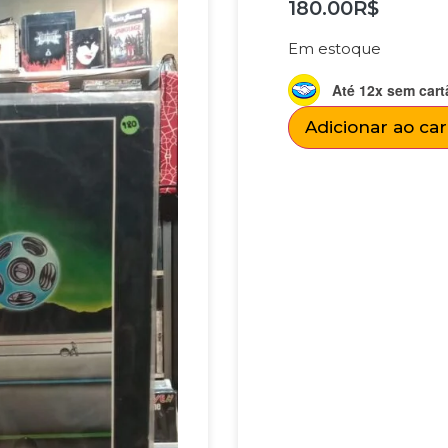
180.00
R$
Em estoque
Até 12x sem cart
Adicionar ao ca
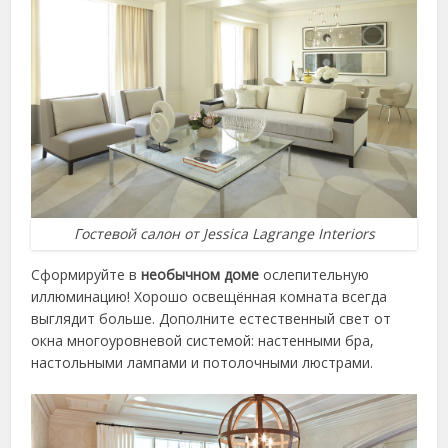
Гостевой салон от Jessica Lagrange Interiors
Сформируйте в
необычном доме
ослепительную
иллюминацию! Хорошо освещённая комната всегда
выглядит больше. Дополните естественный свет от
окна многоуровневой системой: настенными бра,
настольными лампами и потолочными люстрами.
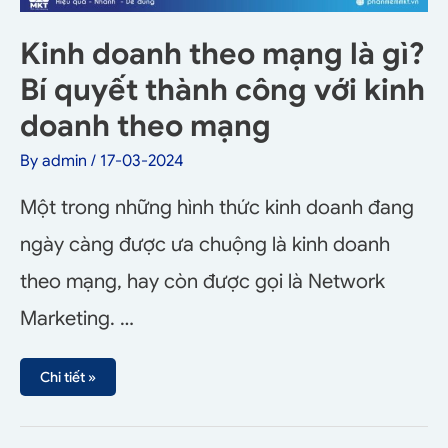
Kinh doanh theo mạng là gì?
Bí quyết thành công với kinh
doanh theo mạng
By
admin
/
17-03-2024
Một trong những hình thức kinh doanh đang
ngày càng được ưa chuộng là kinh doanh
theo mạng, hay còn được gọi là Network
Marketing. …
Chi tiết »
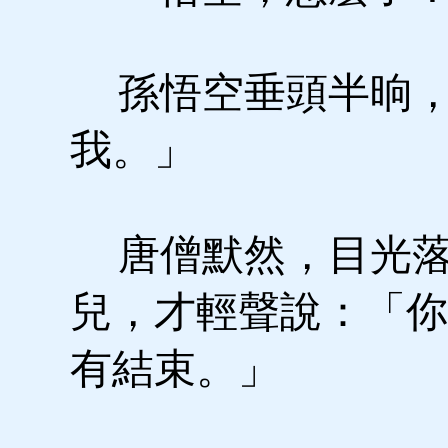
孫悟空垂頭半晌，
我。」
唐僧默然，目光落
兒，才輕聲說：「你
有結束。」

======

Inclusive range, exact copy: the line containing "Marketing. …" through the last line of the listing. Print nothing else, and no pictures.

Marketing. …
Chi tiết »
孫悟空垂頭半晌，
我。」
唐僧默然，目光落
兒，才輕聲說：「你
有結束。」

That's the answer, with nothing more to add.